January existing home sales rose 0.6% from December and 23.7% from January 2020, to 6.69 million (SAAR), according to the National Association of Realtors.
The median existing-home price for all housing types in January was $303,900, up 14.1% from January 2020 ($266,300).
Total housing inventory at the end of January totaled 1.04 million units, down 1.9% from December and 25.7% from a year ago (1.40 million).

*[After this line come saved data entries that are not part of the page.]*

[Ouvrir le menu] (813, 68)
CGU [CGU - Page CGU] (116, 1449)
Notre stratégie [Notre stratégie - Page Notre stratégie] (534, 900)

January's existing home sales figures turned the page on the best year in almost a decade and a half, marking a solid start for 2021 and setting the stage for what should be another banner year for the housing market. The factors that contributed to a surge in buyer demand in the latter half of 2020 are still very much in play in early 2021. Despite fluctuating in the early part of the month, mortgage rates spent most of January at or near record lows, and the wave of 20- and 30-somethings aging into their prime homeownership years continued to swell. These factors, combined with many buyers reconsidering their housing needs amid the pandemic, helped stoke red-hot competition for homes that became the norm in 2020, pushing prices skyward and leading homes to fly off the shelves. While the pace of monthly sales growth has slowed and steep price appreciation introduces affordability challenges for many looking to enter the market, the low-rate environment and persistent demographic shifts suggest that sales volume should remain elevated throughout 2021, especially as the economy continues to improve.